ACTION ITEM: Copy each entry below verbatim. Skip the pictures.

RECORDS PROVIDED:
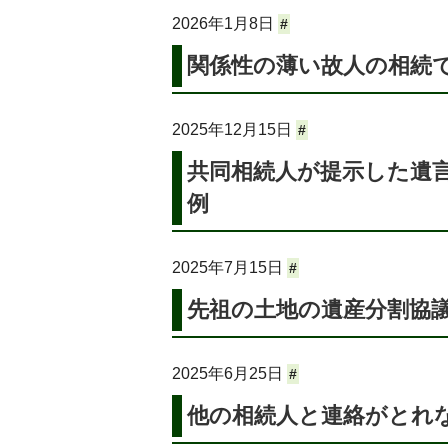
2026年1月8日
#
関係性の薄い故人の相続で
2025年12月15日
#
共同相続人が提示した遺言
例
2025年7月15日
#
先祖の土地の遺産分割協
2025年6月25日
#
他の相続人と連絡がとれな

RESPONSE AREA:
2026年1月8日
#
関係性の薄い故人の相続で
2025年12月15日
#
共同相続人が提示した遺言
例
2025年7月15日
#
先祖の土地の遺産分割協
2025年6月25日
#
他の相続人と連絡がとれな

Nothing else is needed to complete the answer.